## What you will do
Set down exactly the lines from the one containing "At what (x,y)" to the final line of the records below, with every picture omitted.

START Supplied records

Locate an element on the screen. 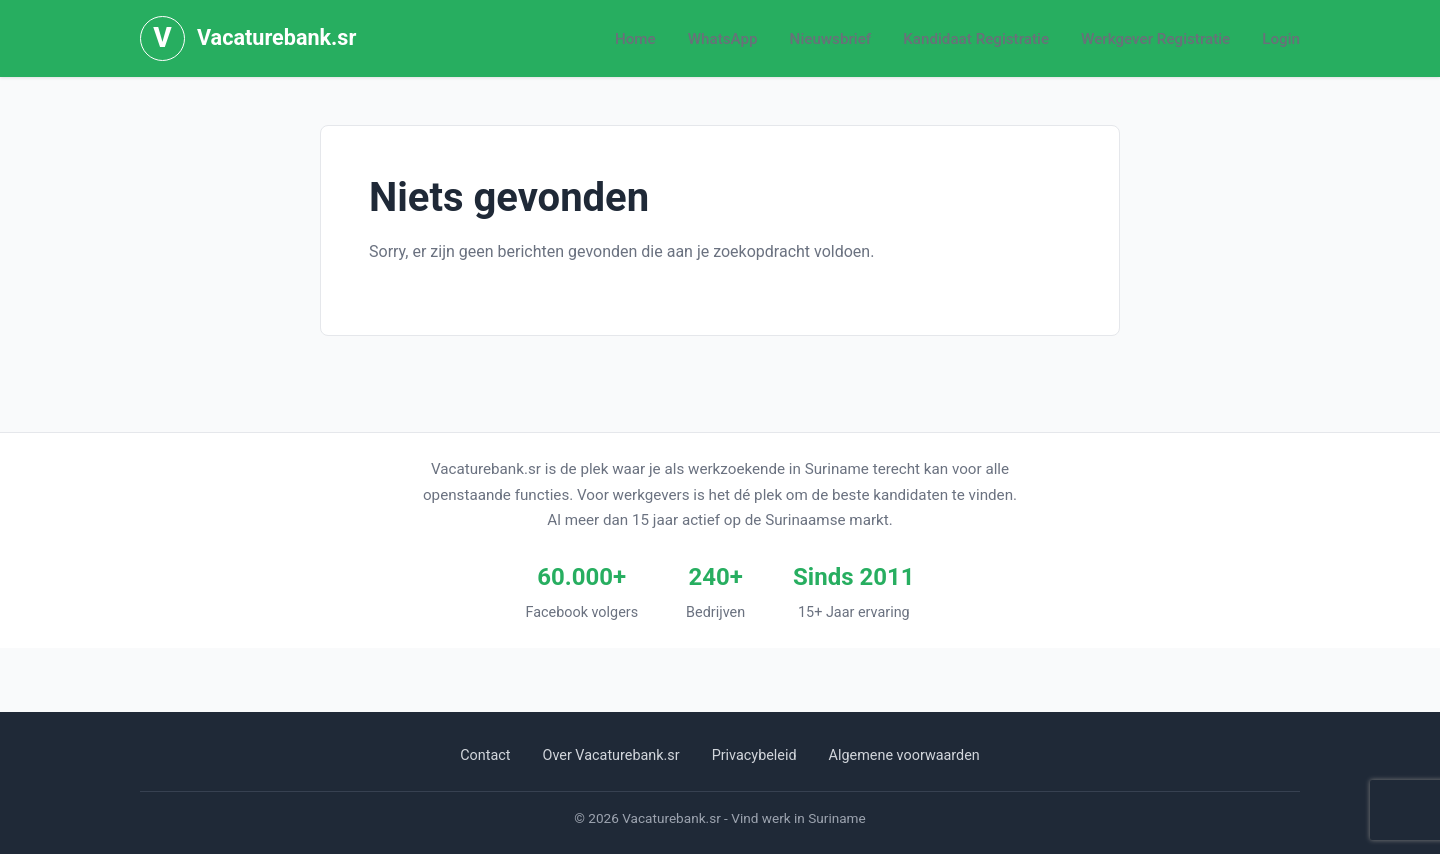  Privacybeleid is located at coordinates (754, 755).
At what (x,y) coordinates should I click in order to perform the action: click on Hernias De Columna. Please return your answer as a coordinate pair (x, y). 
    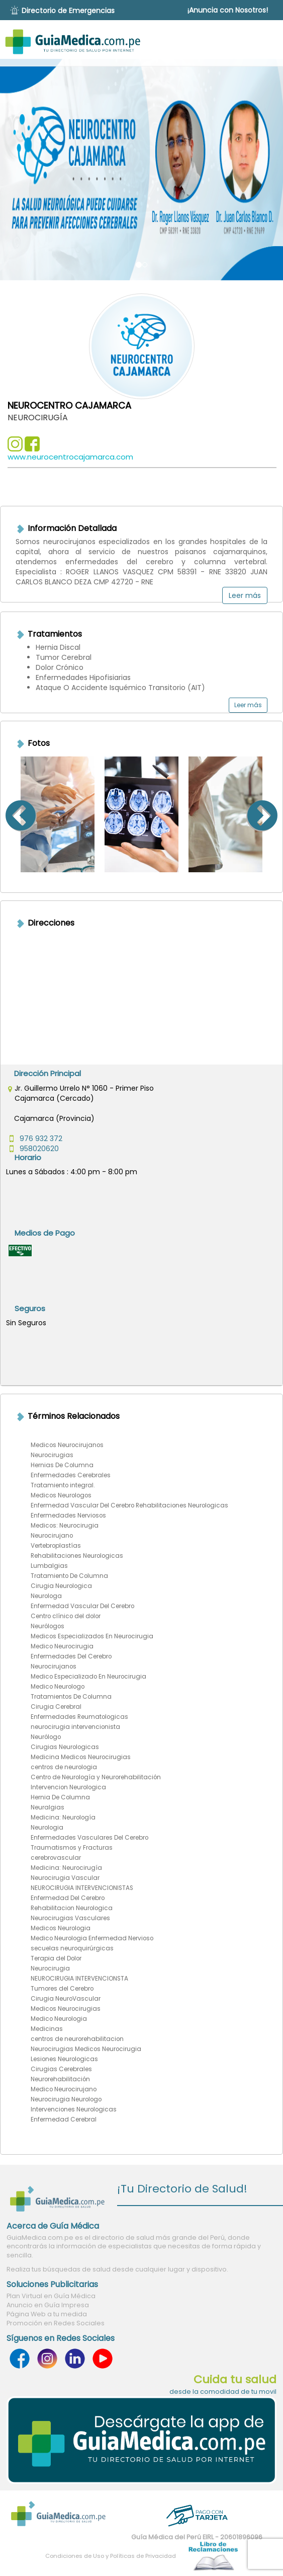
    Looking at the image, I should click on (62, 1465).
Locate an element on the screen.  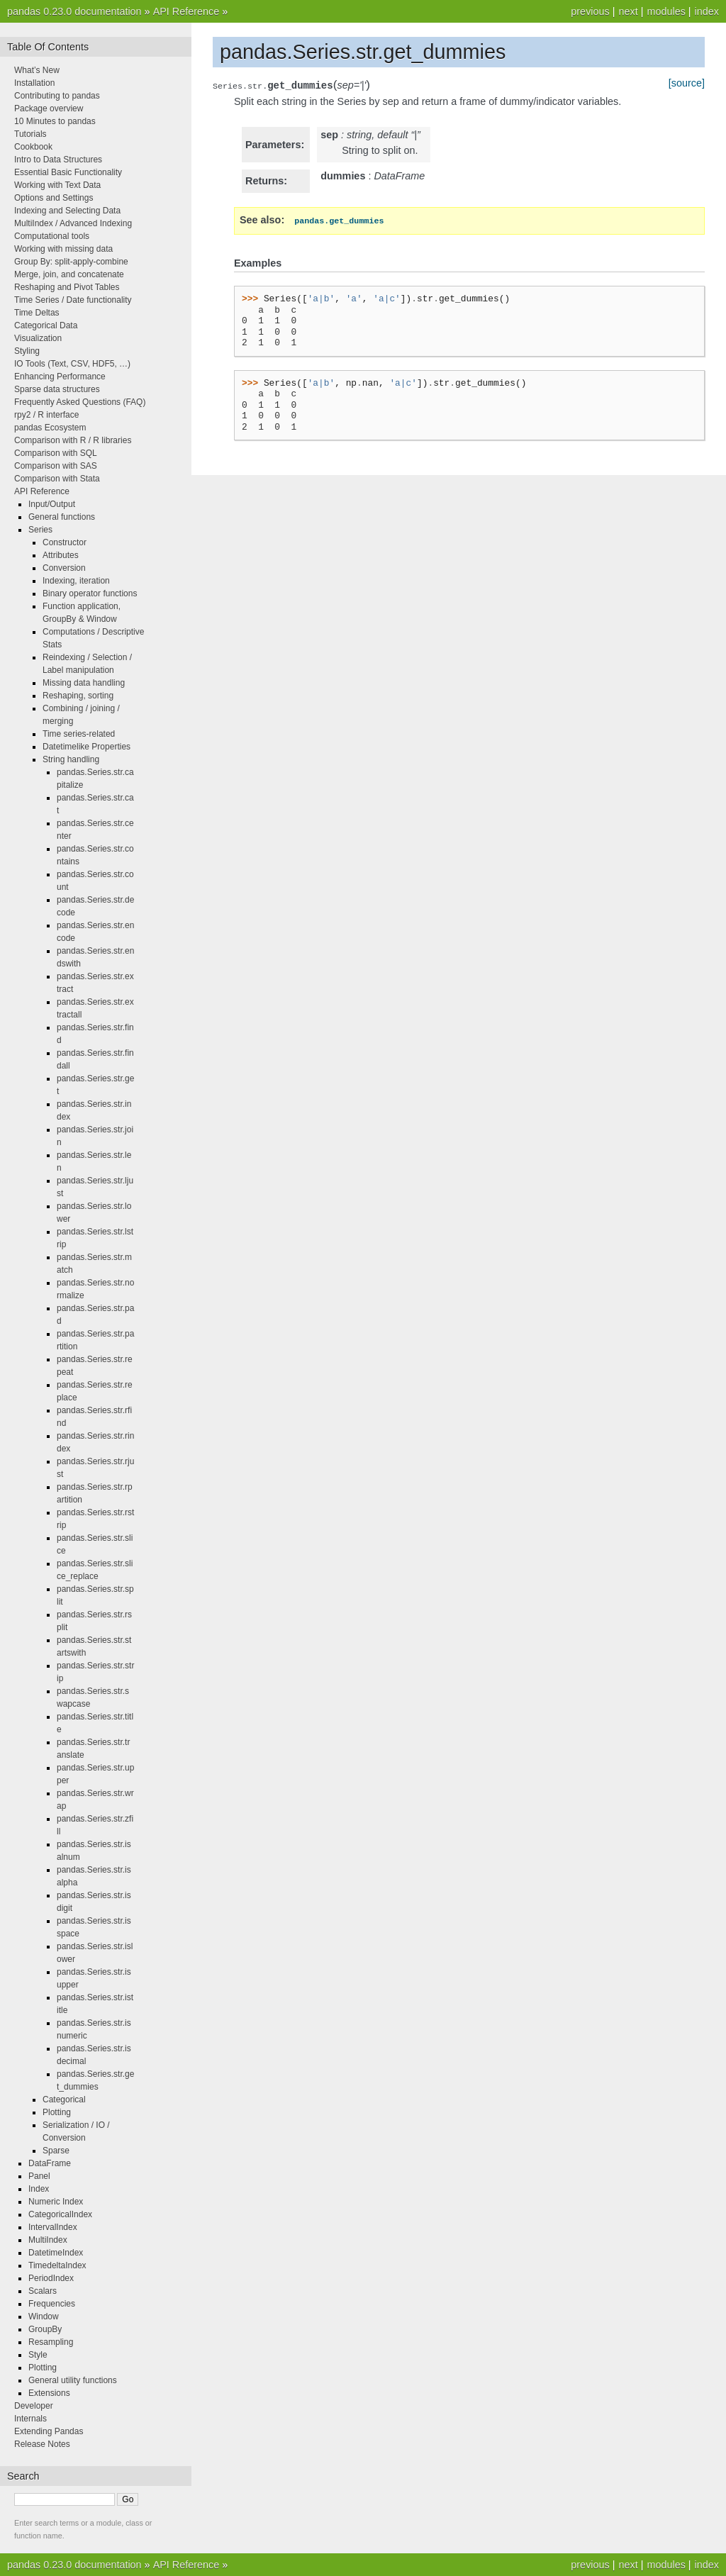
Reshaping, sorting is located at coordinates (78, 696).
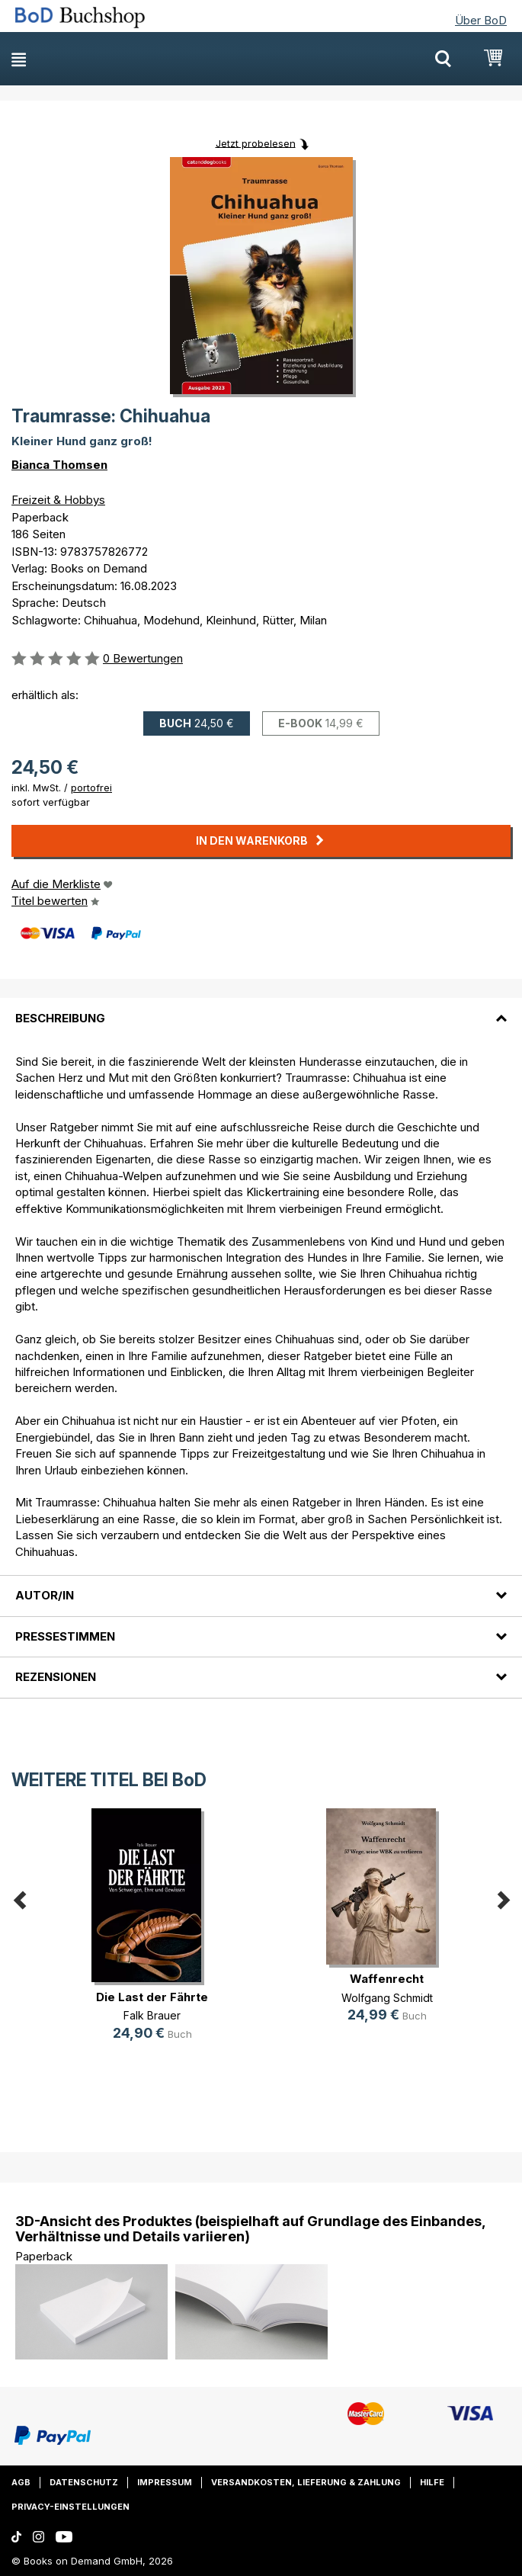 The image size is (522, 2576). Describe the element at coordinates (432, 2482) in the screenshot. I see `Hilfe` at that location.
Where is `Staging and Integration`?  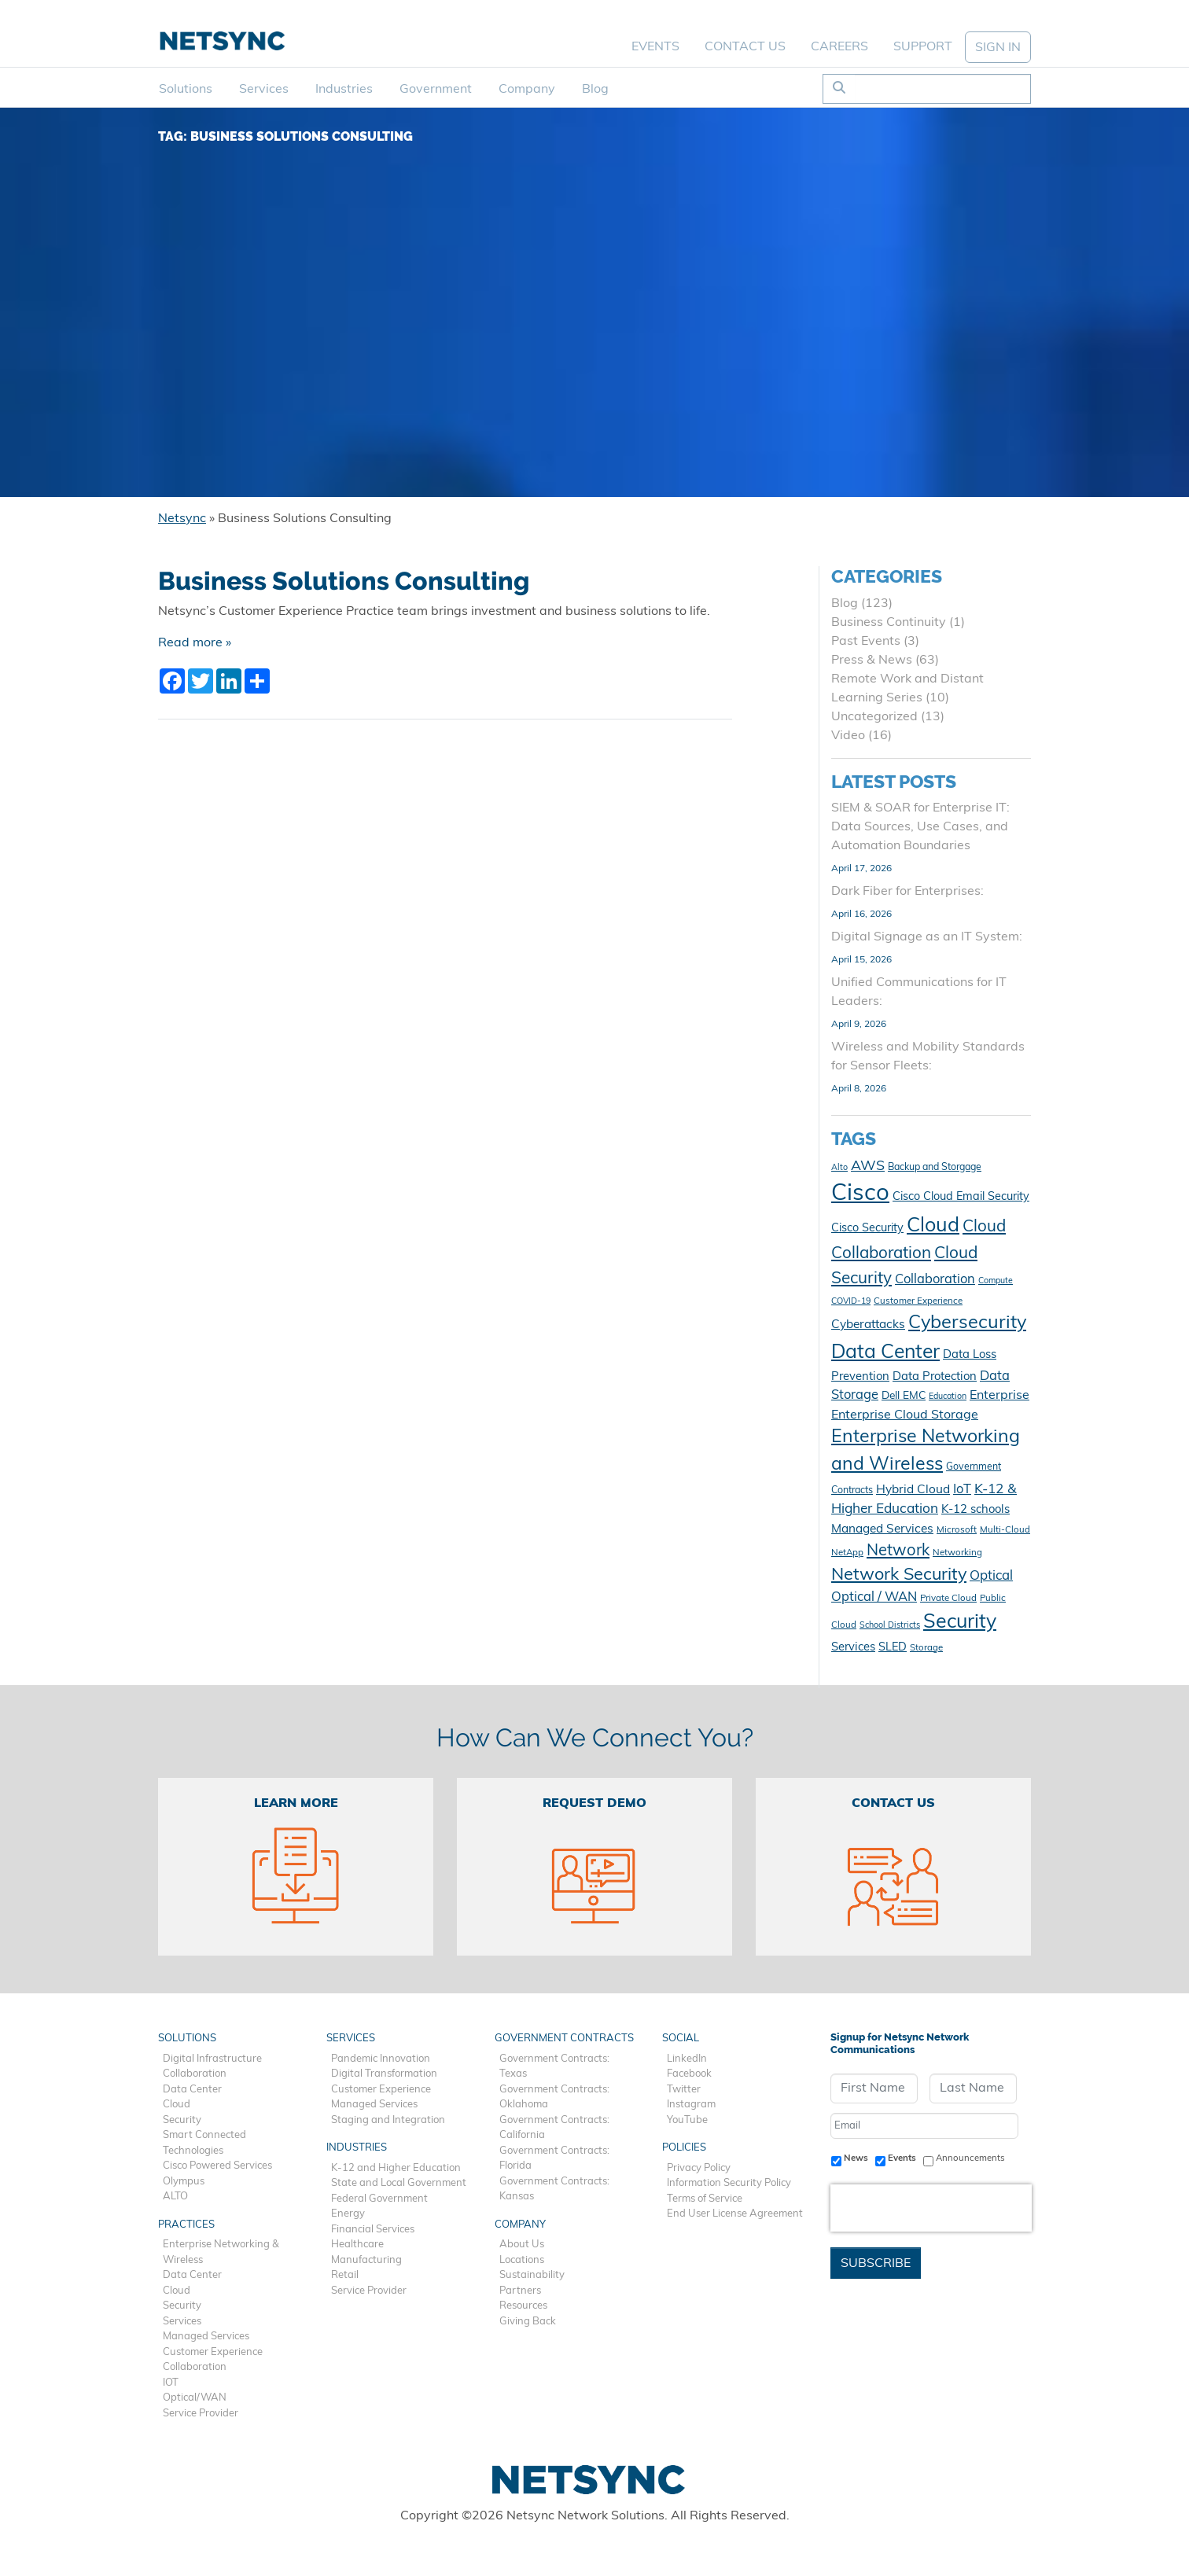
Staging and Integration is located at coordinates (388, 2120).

END Supplied records

## Expected answer
At what (x,y) coordinates should I click in order to perform the action: click on Hernias De Columna. Please return your answer as a coordinate pair (x, y). 
    Looking at the image, I should click on (62, 1465).
Locate an element on the screen.  
Reshaping, sorting is located at coordinates (78, 696).
 The image size is (522, 2576). Describe the element at coordinates (432, 2482) in the screenshot. I see `Hilfe` at that location.
Where is `Staging and Integration`?  
Staging and Integration is located at coordinates (388, 2120).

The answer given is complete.